**Stored items from a collection**
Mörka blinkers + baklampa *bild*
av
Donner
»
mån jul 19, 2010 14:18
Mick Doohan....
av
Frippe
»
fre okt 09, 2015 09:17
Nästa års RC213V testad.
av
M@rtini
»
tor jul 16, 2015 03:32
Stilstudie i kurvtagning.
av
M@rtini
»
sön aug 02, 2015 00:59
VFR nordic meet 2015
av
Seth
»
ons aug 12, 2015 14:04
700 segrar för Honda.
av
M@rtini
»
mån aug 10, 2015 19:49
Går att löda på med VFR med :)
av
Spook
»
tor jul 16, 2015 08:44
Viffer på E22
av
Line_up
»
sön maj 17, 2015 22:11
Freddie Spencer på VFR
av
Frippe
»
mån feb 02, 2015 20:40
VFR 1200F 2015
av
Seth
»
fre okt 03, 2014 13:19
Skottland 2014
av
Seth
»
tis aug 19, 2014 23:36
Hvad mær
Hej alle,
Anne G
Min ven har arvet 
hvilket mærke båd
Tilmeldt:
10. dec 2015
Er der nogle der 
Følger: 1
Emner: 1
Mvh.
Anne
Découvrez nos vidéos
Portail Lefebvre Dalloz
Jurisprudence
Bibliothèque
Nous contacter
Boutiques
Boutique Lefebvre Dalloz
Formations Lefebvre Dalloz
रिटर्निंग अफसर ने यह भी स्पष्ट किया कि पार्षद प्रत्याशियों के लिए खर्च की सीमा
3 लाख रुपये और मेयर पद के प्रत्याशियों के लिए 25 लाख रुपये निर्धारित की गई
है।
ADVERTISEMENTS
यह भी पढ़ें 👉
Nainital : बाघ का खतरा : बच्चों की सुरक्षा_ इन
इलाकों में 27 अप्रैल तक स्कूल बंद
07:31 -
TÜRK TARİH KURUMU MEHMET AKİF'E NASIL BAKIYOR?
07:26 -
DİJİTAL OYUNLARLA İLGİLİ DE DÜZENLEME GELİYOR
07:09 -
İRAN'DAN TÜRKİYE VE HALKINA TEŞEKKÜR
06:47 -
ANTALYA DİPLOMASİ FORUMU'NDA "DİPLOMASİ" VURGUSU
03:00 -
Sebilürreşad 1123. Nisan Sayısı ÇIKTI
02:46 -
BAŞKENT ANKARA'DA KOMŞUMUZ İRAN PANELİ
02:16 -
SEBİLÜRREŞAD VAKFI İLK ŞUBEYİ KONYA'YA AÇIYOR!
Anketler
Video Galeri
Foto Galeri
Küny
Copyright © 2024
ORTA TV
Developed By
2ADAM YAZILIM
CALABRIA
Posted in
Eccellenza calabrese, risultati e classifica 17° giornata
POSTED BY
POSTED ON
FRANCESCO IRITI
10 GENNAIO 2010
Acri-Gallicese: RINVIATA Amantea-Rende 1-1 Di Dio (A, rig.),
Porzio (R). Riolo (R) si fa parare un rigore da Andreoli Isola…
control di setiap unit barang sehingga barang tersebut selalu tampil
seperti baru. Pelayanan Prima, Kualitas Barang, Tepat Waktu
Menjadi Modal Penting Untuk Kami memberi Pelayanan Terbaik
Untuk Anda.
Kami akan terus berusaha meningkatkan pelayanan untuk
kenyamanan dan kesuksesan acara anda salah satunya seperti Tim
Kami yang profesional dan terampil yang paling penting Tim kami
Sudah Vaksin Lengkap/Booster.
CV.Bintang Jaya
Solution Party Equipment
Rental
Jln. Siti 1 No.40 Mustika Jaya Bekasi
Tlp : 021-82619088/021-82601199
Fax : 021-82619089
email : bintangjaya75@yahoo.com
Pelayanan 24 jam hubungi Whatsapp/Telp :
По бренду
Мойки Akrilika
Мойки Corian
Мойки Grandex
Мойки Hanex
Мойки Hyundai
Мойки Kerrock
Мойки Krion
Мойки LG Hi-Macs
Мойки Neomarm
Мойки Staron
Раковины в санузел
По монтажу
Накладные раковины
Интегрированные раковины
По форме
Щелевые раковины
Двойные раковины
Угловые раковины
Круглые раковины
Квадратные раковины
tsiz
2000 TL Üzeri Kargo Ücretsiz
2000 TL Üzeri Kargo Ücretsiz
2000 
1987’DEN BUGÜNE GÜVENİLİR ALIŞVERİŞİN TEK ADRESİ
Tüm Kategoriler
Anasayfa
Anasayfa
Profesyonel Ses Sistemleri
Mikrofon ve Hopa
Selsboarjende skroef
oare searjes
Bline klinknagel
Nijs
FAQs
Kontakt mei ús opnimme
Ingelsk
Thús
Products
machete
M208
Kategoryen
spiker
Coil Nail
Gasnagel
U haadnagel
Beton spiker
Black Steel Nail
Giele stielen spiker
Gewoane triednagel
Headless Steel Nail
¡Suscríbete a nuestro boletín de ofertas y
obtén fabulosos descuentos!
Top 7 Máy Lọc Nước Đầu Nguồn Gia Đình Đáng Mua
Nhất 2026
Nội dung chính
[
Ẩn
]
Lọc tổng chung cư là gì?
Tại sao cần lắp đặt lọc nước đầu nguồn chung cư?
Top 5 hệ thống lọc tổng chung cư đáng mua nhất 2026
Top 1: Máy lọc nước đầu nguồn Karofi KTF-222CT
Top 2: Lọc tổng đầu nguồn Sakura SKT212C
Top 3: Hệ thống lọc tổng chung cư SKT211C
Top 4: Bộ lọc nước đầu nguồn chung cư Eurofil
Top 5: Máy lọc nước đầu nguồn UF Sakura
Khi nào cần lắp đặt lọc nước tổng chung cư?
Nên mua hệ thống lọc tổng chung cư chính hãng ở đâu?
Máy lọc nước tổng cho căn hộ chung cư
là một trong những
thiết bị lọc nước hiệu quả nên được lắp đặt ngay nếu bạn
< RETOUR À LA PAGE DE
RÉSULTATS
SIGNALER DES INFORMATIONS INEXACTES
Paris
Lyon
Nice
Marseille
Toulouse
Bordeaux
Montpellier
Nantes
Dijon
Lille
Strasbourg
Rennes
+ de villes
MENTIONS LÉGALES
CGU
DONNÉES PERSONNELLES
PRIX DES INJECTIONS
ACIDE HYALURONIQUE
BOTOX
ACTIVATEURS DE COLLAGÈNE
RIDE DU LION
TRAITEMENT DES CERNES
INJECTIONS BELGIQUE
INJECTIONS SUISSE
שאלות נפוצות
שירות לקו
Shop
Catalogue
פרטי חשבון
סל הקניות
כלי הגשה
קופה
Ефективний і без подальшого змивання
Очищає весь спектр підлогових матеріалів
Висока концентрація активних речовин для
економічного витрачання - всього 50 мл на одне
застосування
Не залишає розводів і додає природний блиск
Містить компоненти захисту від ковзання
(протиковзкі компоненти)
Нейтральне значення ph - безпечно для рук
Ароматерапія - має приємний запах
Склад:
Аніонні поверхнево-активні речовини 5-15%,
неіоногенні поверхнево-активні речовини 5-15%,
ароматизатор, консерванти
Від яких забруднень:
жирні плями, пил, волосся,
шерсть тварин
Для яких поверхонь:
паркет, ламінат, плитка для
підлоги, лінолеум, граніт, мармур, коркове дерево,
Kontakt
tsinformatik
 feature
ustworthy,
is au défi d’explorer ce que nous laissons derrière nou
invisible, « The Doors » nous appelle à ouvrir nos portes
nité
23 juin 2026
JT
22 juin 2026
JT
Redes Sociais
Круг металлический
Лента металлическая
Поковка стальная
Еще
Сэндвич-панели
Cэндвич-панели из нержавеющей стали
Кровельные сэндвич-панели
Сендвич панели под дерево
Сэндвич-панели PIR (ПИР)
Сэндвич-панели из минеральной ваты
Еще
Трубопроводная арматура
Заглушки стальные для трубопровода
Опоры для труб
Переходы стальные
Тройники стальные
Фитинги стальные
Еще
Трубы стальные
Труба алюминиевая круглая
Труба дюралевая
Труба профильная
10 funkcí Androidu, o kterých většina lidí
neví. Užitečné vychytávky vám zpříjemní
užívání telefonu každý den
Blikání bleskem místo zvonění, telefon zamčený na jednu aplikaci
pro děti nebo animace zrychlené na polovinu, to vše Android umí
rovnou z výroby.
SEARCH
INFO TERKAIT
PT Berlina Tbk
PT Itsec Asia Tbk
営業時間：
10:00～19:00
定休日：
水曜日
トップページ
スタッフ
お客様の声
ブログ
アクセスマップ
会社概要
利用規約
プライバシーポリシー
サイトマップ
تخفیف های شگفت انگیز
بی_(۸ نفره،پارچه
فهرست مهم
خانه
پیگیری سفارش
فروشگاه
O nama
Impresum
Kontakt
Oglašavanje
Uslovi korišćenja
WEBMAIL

**Exercise details**
Pull out all lines from the entries above that include the word "İRAN".

**Task solution**
İRAN'DAN TÜRKİYE VE HALKINA TEŞEKKÜR
BAŞKENT ANKARA'DA KOMŞUMUZ İRAN PANELİ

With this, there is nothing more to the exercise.